My Vacation with FIP and DER
December 29, 2003
If you’ve spent any time around this site (and God bless you if you have), you know that I like to talk about FIP and DER a lot. FIP and DER sound like some mythical creatures, maybe Pan and Echo, or Merry and Pippin, but they’re not. They’re a couple of pitching statistics that are pretty throughly explained in this article. So I won’t go into that here.

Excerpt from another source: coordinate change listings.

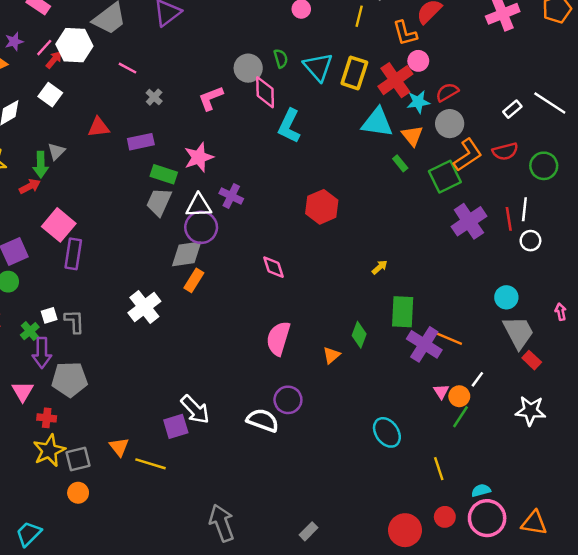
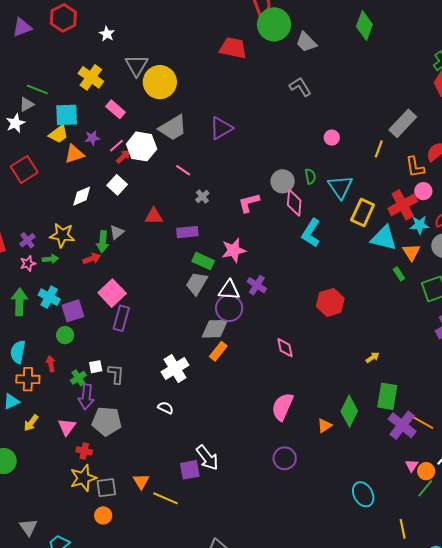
yellow rectangle: (354, 73) -> (363, 212), moved
green diamond: (359, 335) -> (349, 411), size x1.4
white semicircle: (263, 420) -> (166, 408), moved, size x0.6

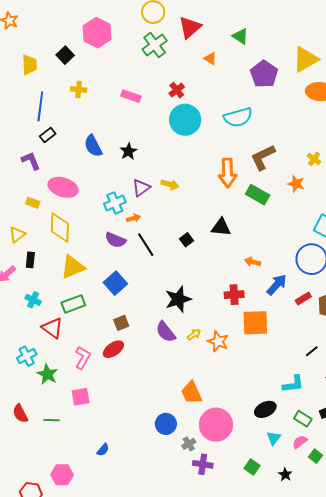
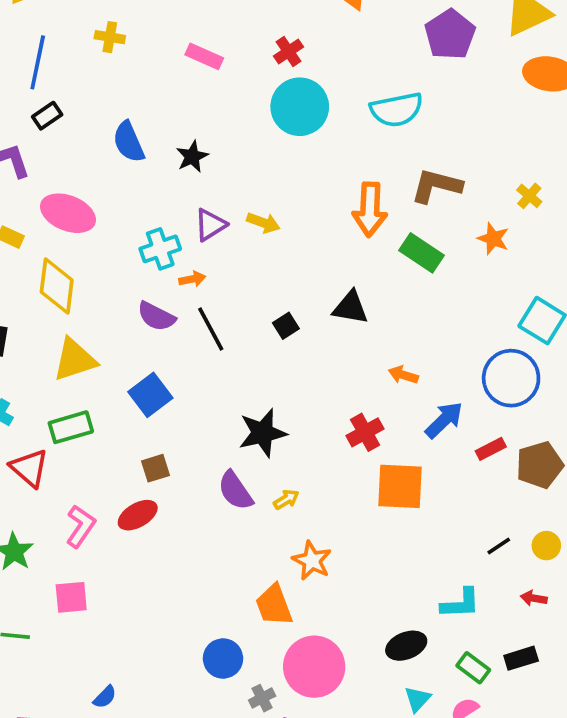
brown L-shape: (263, 157) -> (436, 186), turned 36
red cross: (234, 295) -> (365, 432), turned -30
orange star: (218, 341) -> (312, 561), moved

But I will say this: If I can only have two statistics about a batter, I’ll choose OBP and SLG; for a pitcher, I’ll choose FIP and DER. FIP and DER paint a fairly complete picture of a pitcher—how much he relies on his defense, how great he basically is on his own, how lucky or unlucky he’s been, how replicable his success is, etc. FIP and DER are also very important for our understanding of Win Shares, which splits responsibility for runs allowed between pitchers and fielders. So I took a chunk of my Christmas vacation to better understand these two numbers.
Here’s what I did. I looked at all pitchers from 1980 through 2002 with at least 130 innings pitched, which gave me 2,228 pitcher seasons. Seemed like enough. (Copyrights belong to, and thanks are given to, Sean Lahman). I compared FIP, DER and ERA for all these guys, and here’s what I found out.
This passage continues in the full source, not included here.